Hanif Kureishi est un analyste des corps et des forces qui les meuvent, en particulier désir et libido, jusque dans leur part la plus primaire et bestiale. « A chaque corps, un animal » écrit le romancier dans L’air de rien, qui vient de sortir en poche chez 10/18, un récit qui ne déroge pas à cette exploration, dans une veine toujours plus caustique et noire.

Hanif Kureishi (DR)

Hanif Kureishi est un romancier des corps, de la sexualité, un anatomiste du couple et des relations amoureuses, du désir — « l’anarchiste originel, le premier agent secret » (Intimité) — son dernier roman L’Air de rien (The Nothing), à paraître le 28 septembre prochain aux éditions Bourgois, le prouve une nouvelle fois.

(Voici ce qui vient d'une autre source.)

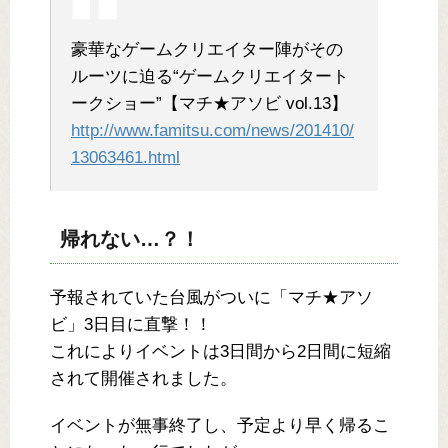
豪華なゲームクリエイター陣がその
ルーツに迫る“ゲームクリエイタート
ークショー”【マチ★アソビ vol.13】
http://www.famitsu.com/news/201410/
13063461.html
帰れない…？！
予報されていた台風がついに「マチ★アソ
ビ」3日目に直撃！！
これによりイベントは3日間から2日間に短縮
されて開催されました。
イベントが無事終了し、予定より早く帰るこ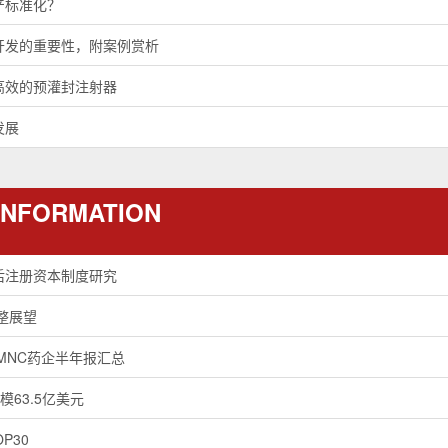
产标准化？
开发的重要性，附案例赏析
高效的预灌封注射器
发展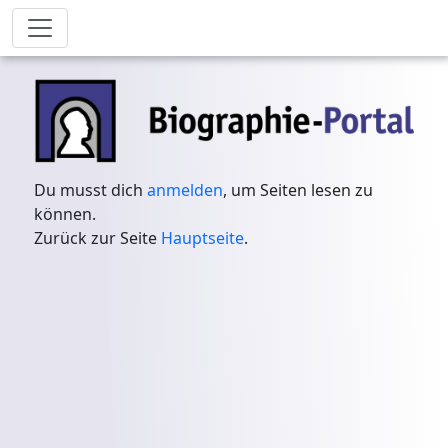
Du musst dich
anmelden
, um Seiten lesen zu
können.
Zurück zur Seite
Hauptseite
.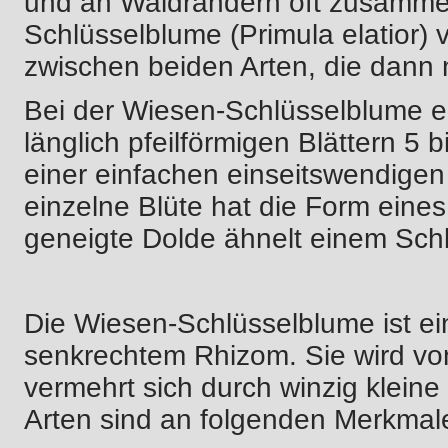
und an Waldrändern oft zusamme
Schlüsselblume (Primula elatior) 
zwischen beiden Arten, die dann 
Bei der Wiesen-Schlüsselblume er
länglich pfeilförmigen Blättern 5 
einer einfachen einseitswendigen
einzelne Blüte hat die Form eines
geneigte Dolde ähnelt einem Sch
Die Wiesen-Schlüsselblume ist e
senkrechtem Rhizom. Sie wird von
vermehrt sich durch winzig klein
Arten sind an folgenden Merkmal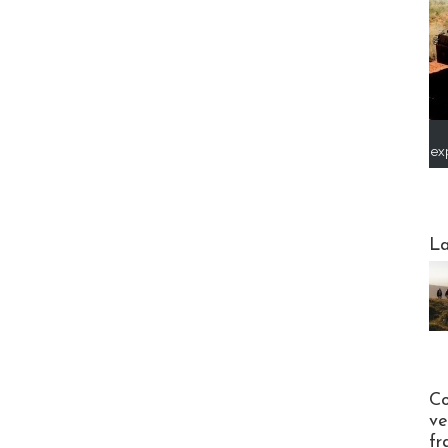
ex
Webinai
La
Publi-n
Co
ve
fr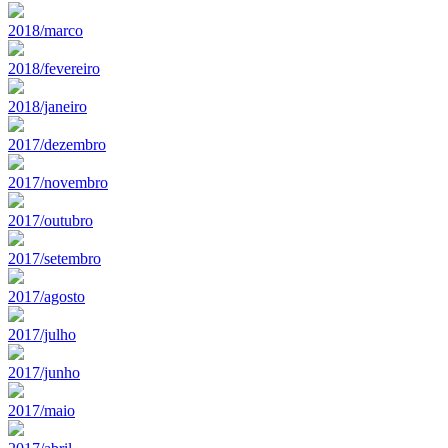
2018/marco
2018/fevereiro
2018/janeiro
2017/dezembro
2017/novembro
2017/outubro
2017/setembro
2017/agosto
2017/julho
2017/junho
2017/maio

Caustiques et en apparence désopilants, ses textes ont inspiré Stephen Frears — on lui doit le scénario de My Beautiful Laundrette ou Sammy and Rosie Get Laid (Sammy et Rosie s’envoient en l’air) — et Patrice Chéreau avec Intimité (Intimacy). Sous la comédie et l’ironie, ce sont les faux semblants de la comédie humaine qui sont mis en relief, comme dans Le Dernier Mot, satire du monde du livre et peinture au vitriol de l’Angleterre contemporaine.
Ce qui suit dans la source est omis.